INSTRUCTIONS FOR THE TASK
In the records below, the lines between the one holding "Gratis parkeren onder de" and the one holding "Порядок мониторинга и информирования", inclusive, are to be transcribed exactly; no pictures are to be included.
[RECORDS PROVIDED Boundary: Start]
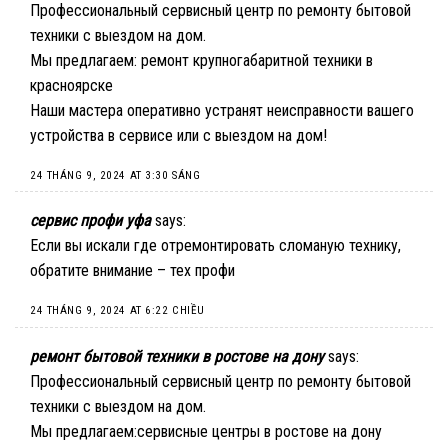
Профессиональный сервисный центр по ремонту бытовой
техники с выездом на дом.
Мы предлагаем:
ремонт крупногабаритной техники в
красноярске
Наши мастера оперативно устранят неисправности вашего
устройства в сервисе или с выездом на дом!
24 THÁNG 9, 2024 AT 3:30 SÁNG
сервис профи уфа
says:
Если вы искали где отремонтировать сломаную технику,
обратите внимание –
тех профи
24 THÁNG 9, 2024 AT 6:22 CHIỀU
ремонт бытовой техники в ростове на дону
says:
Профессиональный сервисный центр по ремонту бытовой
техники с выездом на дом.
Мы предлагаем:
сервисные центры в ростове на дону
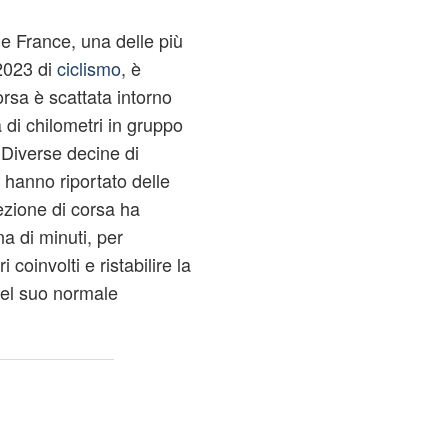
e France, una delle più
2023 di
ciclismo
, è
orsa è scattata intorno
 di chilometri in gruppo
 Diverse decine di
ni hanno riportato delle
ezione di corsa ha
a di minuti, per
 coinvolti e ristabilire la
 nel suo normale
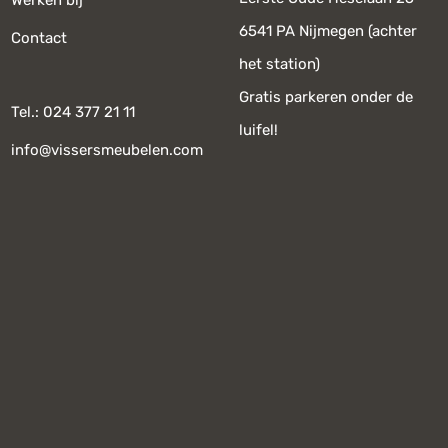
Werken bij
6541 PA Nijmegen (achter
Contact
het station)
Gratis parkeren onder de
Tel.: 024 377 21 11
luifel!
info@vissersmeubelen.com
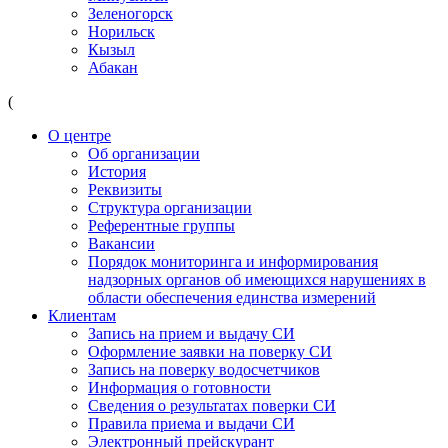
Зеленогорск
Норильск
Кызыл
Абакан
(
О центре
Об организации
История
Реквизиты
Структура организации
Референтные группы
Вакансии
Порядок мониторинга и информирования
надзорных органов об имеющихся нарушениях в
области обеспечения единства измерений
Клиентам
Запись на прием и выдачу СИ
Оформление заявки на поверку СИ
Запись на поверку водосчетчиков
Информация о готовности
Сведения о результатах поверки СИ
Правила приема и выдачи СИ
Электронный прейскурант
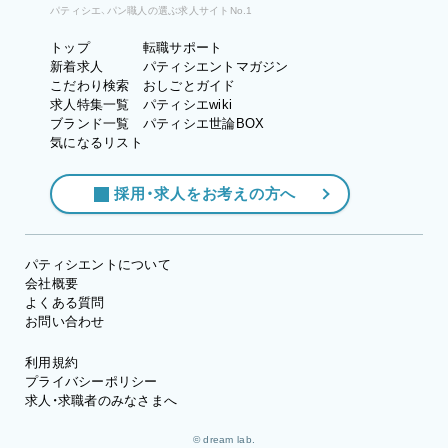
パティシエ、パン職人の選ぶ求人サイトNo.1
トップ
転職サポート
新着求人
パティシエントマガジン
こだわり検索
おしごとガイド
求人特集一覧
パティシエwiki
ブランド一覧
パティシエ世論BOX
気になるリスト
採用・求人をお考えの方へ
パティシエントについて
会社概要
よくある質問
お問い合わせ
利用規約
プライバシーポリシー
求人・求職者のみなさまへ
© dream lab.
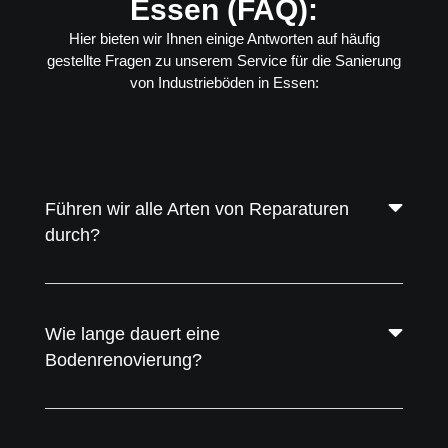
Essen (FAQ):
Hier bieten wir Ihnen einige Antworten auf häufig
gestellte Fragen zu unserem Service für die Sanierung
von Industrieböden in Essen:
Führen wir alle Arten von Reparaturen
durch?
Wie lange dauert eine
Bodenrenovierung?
[RECORDS PROVIDED Boundary: End]
EXERCISE ANSWER
Gratis parkeren onder de
Tel.: 024 377 21 11
luifel!
info@vissersmeubelen.com
Зеленогорск
Норильск
Кызыл
Абакан
(
О центре
Об организации
История
Реквизиты
Структура организации
Референтные группы
Вакансии
Порядок мониторинга и информирования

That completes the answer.